REQUIREMENT: Word for word, set down every line of the entries below from the line with "violines, de una hermosa pieza de" to the line with "LA ACADEMIA", including both, and no other line.

INPUT DATA:
***
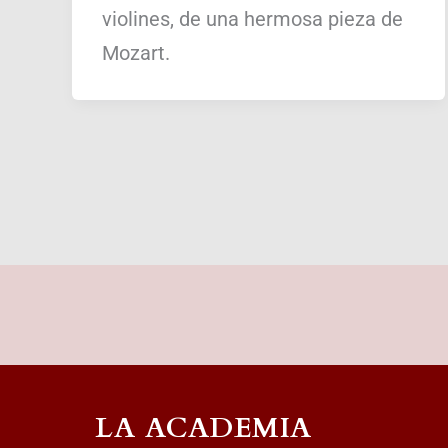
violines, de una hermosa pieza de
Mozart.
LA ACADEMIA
***
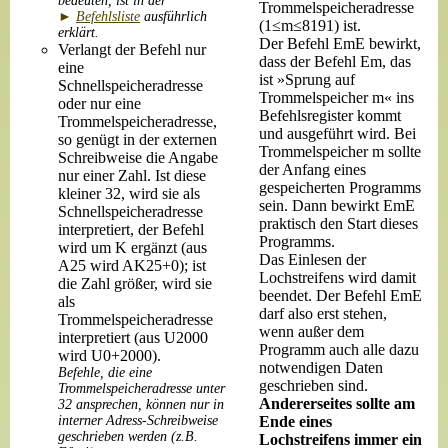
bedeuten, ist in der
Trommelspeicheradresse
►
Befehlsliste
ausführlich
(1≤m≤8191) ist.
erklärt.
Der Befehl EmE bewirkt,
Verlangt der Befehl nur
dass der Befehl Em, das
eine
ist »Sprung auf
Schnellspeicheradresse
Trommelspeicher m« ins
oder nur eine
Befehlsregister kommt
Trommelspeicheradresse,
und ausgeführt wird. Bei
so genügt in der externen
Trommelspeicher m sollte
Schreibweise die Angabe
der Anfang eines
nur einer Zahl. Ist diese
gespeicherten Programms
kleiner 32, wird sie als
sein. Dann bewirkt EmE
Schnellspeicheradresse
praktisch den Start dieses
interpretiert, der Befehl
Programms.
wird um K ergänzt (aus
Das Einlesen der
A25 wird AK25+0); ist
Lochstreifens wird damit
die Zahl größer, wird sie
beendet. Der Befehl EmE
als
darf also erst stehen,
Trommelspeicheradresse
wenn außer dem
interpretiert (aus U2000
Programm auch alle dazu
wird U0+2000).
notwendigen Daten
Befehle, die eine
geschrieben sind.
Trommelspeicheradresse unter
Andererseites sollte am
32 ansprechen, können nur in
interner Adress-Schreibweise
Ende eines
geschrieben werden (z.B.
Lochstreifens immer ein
***
OUTPUT FOR THIS TASK:
violines, de una hermosa pieza de
Mozart.
LA ACADEMIA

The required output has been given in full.